Don't Treat Your Family Business as a Royal Dynasty
Long ago, in some countries, kingdoms used to be passed to the oldest child — and often, the oldest male. While this may have had advantages in ancient monarchies, it has no place in family businesses.
In the case of family-owned businesses, it is still sometimes the practice to install the oldest child, and the oldest son, as the successor CEO.
Experience shows that this often leads to inefficiencies and mistakes that jeopardize the continued existence of these family businesses. An old saying, "shirtsleeves to shirtsleeves in three generations," describes the fact that many family businesses that are passed down to children and then grandchildren tend not to survive through the third generation. There are a lot of reasons for this and it's not a given. However, mistakes in leadership can cause a company to decline and perhaps to even go out of business.

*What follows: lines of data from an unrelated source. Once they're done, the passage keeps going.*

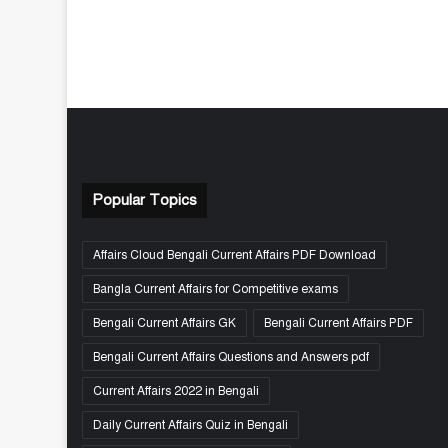
Popular Topics
Affairs Cloud Bengali Current Affairs PDF Download
Bangla Current Affairs for Competitive exams
Bengali Current Affairs GK
Bengali Current Affairs PDF
Bengali Current Affairs Questions and Answers pdf
Current Affairs 2022 in Bengali
Daily Current Affairs Quiz in Bengali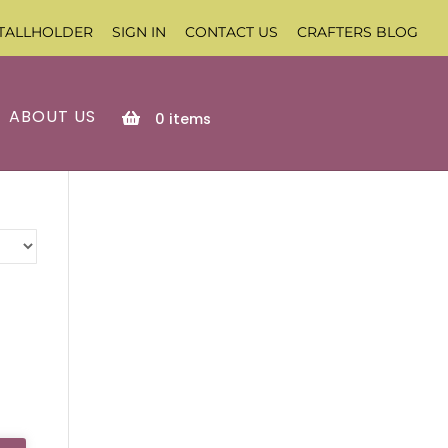
TALLHOLDER
SIGN IN
CONTACT US
CRAFTERS BLOG
ABOUT US
0
items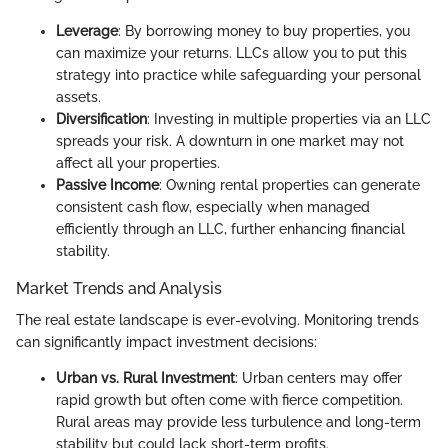
Leverage
: By borrowing money to buy properties, you
can maximize your returns. LLCs allow you to put this
strategy into practice while safeguarding your personal
assets.
Diversification
: Investing in multiple properties via an LLC
spreads your risk. A downturn in one market may not
affect all your properties.
Passive Income
: Owning rental properties can generate
consistent cash flow, especially when managed
efficiently through an LLC, further enhancing financial
stability.
Market Trends and Analysis
The real estate landscape is ever-evolving. Monitoring trends
can significantly impact investment decisions:
Urban vs. Rural Investment
: Urban centers may offer
rapid growth but often come with fierce competition.
Rural areas may provide less turbulence and long-term
stability but could lack short-term profits.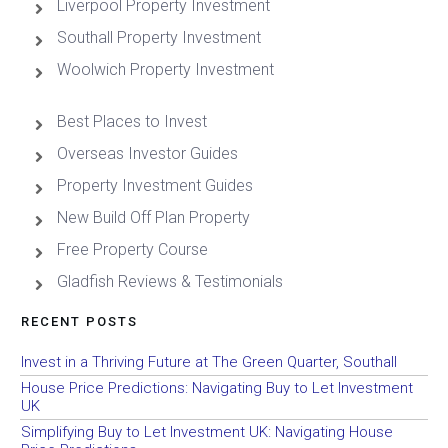
Liverpool Property Investment
Southall Property Investment
Woolwich Property Investment
Best Places to Invest
Overseas Investor Guides
Property Investment Guides
New Build Off Plan Property
Free Property Course
Gladfish Reviews & Testimonials
RECENT POSTS
Invest in a Thriving Future at The Green Quarter, Southall
House Price Predictions: Navigating Buy to Let Investment
UK
Simplifying Buy to Let Investment UK: Navigating House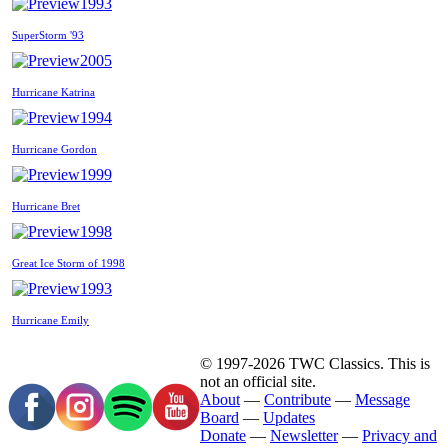
1993
SuperStorm '93
2005
Hurricane Katrina
1994
Hurricane Gordon
1999
Hurricane Bret
1998
Great Ice Storm of 1998
1993
Hurricane Emily
© 1997-2026 TWC Classics. This is
not an official site.
About
—
Contribute
—
Message
Board
—
Updates
Donate
—
Newsletter
—
Privacy and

So instead of automatically assuming the oldest child, or the oldest male child should take over the reins of the business, a more disciplined approach might be advisable. Just because individuals are the oldest child in their families certainly does not mean they are the most qualified to run businesses.

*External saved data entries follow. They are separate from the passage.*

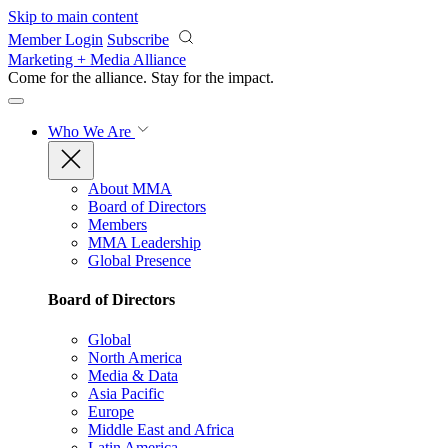
Skip to main content
Member Login
Subscribe
Marketing + Media Alliance
Come for the alliance. Stay for the
impact.
Who We Are
About MMA
Board of Directors
Members
MMA Leadership
Global Presence
Board of Directors
Global
North America
Media & Data
Asia Pacific
Europe
Middle East and Africa
Latin America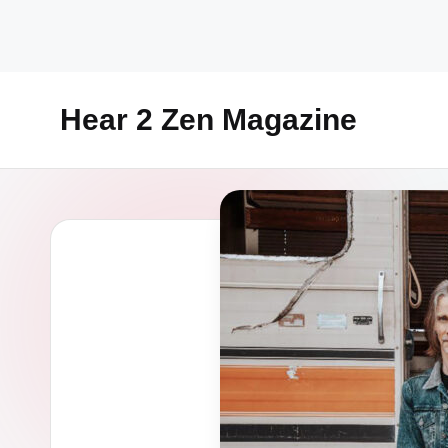
Skip
to
content
Hear 2 Zen Magazine
Music,
Lifestyle
And
More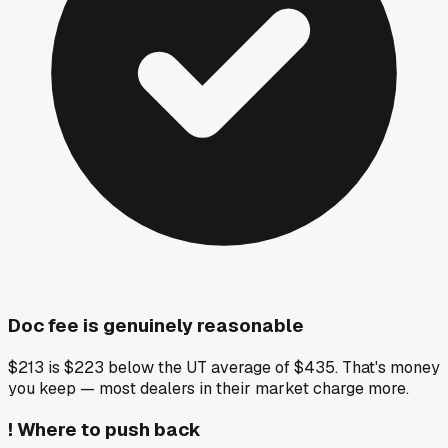
Doc fee is genuinely reasonable
$213 is $223 below the UT average of $435. That's money
you keep — most dealers in their market charge more.
!
Where to push back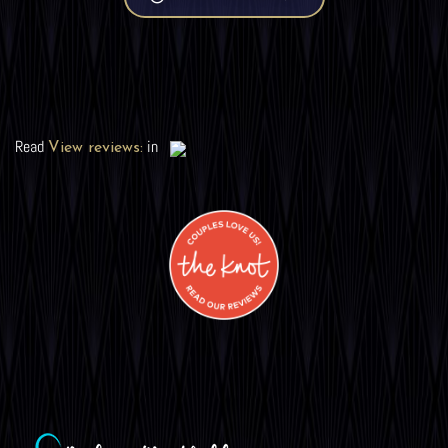
Read
in
View reviews: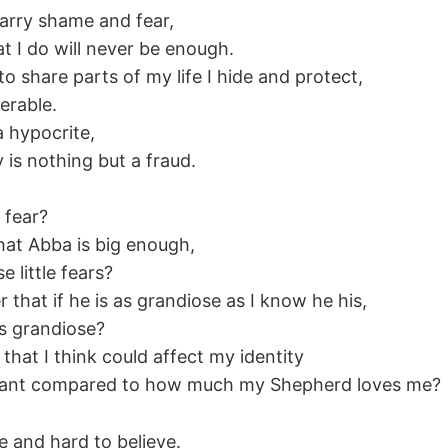
 carry shame and fear,
t I do will never be enough.
 to share parts of my life I hide and protect,
nerable.
a hypocrite,
 is nothing but a fraud.
 fear?
that Abba is big enough,
e little fears?
that if he is as grandiose as I know he his,
 as grandiose?
that I think could affect my identity
ficant compared to how much my Shepherd loves me?
ue and hard to believe.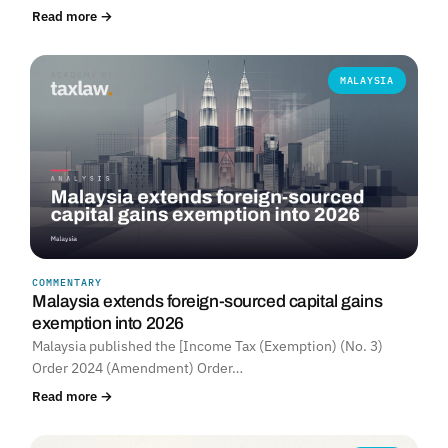
Read more →
MALAYSIA
COMMENTARY
Malaysia extends foreign-sourced capital gains
exemption into 2026
Malaysia published the [Income Tax (Exemption) (No. 3)
Order 2024 (Amendment) Order…
Read more →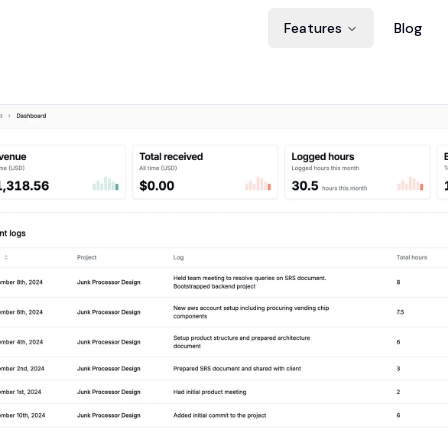
Features
Blog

To determine the best choice of a family member to run the business, the current senior owners should consider applying the following seven common-sense steps:
Determine if any of the next generation of children are interested in working in, and more importantly, managing the business.

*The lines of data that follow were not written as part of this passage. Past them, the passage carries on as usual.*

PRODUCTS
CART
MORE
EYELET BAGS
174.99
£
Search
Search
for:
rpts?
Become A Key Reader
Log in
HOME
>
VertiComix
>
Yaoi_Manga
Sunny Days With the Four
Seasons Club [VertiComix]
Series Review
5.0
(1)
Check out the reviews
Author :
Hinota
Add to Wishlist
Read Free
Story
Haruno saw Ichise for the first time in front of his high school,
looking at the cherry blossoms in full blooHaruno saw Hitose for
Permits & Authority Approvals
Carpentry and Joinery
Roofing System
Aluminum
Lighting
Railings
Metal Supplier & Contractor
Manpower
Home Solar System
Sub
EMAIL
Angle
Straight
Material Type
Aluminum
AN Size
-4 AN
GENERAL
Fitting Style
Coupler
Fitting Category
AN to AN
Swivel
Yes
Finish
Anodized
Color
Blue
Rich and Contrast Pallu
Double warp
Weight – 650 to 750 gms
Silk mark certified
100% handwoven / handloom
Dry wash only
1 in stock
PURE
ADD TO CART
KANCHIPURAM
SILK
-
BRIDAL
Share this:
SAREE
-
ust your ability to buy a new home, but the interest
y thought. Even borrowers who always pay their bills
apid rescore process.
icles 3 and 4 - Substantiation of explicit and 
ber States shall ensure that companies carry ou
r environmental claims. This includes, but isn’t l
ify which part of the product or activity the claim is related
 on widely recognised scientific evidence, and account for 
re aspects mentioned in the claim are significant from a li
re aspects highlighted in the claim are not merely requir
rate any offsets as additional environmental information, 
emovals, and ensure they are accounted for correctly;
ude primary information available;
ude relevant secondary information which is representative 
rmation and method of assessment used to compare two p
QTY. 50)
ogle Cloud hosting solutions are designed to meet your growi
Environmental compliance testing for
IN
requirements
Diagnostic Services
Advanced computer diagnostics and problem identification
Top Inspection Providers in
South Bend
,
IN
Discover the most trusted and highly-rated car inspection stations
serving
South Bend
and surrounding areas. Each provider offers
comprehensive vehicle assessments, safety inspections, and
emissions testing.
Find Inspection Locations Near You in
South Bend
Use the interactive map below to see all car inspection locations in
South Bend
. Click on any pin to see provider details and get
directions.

Decide which one of the children interested has the best skill sets to actually manage the business. This might require outside assistance from trusted advisors or business consultants to determine which child is best suited. Enlisting outside help will eliminate any biases the senior generation might have for — or against — certain offspring.
If more than one individual is interested, and despite assessing the skill sets, a hasty decision should not be made as to a definitive successor. The planning for succession should start many years before the actual need for a successor to take over. If there is more than one viable successor, all such potential successors should be given the opportunity to win the job. This is no different than the process that often happens in publicly held companies and in many large private businesses. Each qualified, viable candidate should be allowed to fill a position at the company and to progress up the ladder of management.
If possible, positions held within the company by the candidates should be rotated so that the candidates can gain experience in many areas of the operation of the business. Not only will this better groom the ultimate future leader but it will provide depth to the management team (assuming there is more than one candidate).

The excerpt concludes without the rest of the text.